Glossary

Formulation

Glossary / Formulation
Manufacturing

Formulation — The process of combining a peptide with excipients, buffers, and stabilizers to create a product suitable for storage, reconstitution, and research use.

Category
Manufacturing
Glossary Section
F

What Is Peptide Formulation?

Formulation is the science of combining a peptide active ingredient with excipients to create a stable, deliverable product. Peptide formulation must address the unique instability challenges of peptides: chemical degradation (oxidation, deamidation), physical instability (aggregation, adsorption), and delivery barriers (protease susceptibility, poor membrane permeability).

Formulation Components

  • Buffer: Maintains pH for chemical and physical stability (typically pH 4-7)
  • Stabilizer: Sugars (trehalose, sucrose) protect structure during lyophilization and storage
  • Surfactant: Polysorbate 20/80 prevents adsorption and agitation-induced aggregation
  • Tonicity agent: NaCl or mannitol for isotonicity in injectable formulations
  • Preservative: Benzyl alcohol in multi-dose formulations (bacteriostatic water)

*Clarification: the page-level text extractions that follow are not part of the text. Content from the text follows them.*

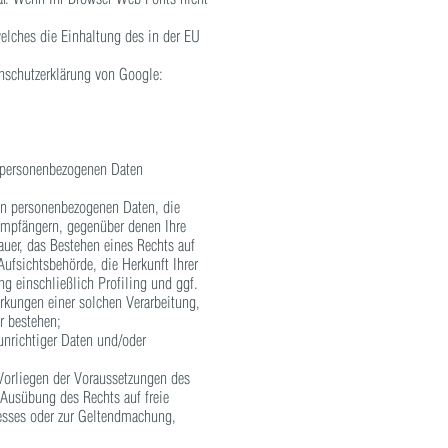
elches die Einhaltung des in der EU
nschutzerklärung von Google:
r personenbezogenen Daten
en personenbezogenen Daten, die
Empfängern, gegenüber denen Ihre
auer, das Bestehen eines Rechts auf
ufsichtsbehörde, die Herkunft Ihrer
g einschließlich Profiling und ggf.
irkungen einer solchen Verarbeitung,
r bestehen;
unrichtiger Daten und/oder
Vorliegen der Voraussetzungen des
 Ausübung des Rechts auf freie
resses oder zur Geltendmachung,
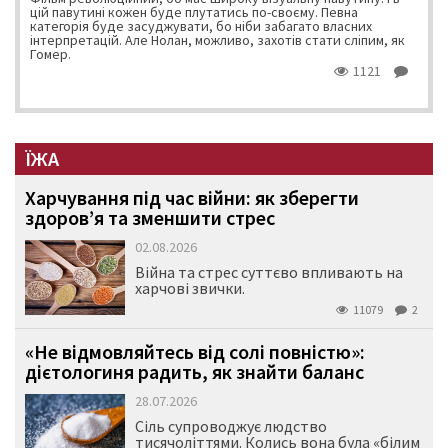
цій павутині кожен буде плутатись по-своєму. Певна
категорія буде засуджувати, бо ніби забагато власних
інтерпретацій. Але Нолан, можливо, захотів стати сліпим, як
Гомер.
1121
ЇЖА
Харчування під час війни: як зберегти
здоров’я та зменшити стрес
02.08.2026
Війна та стрес суттєво впливають на
харчові звички.
11079
2
«Не відмовляйтесь від солі повністю»:
дієтологиня радить, як знайти баланс
28.07.2026
Сіль супроводжує людство
тисячоліттями. Колись вона була «білим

Frequently Asked Questions

What is Formulation?

The process of combining a peptide with excipients, buffers, and stabilizers to create a product suitable for storage, reconstitution, and research use.

Why is Formulation important in peptide research?

Formulation is a fundamental concept in manufacturing as it relates to peptide science. It directly influences experimental design, compound characterization, and the reliability of research outcomes across biochemistry and molecular biology disciplines.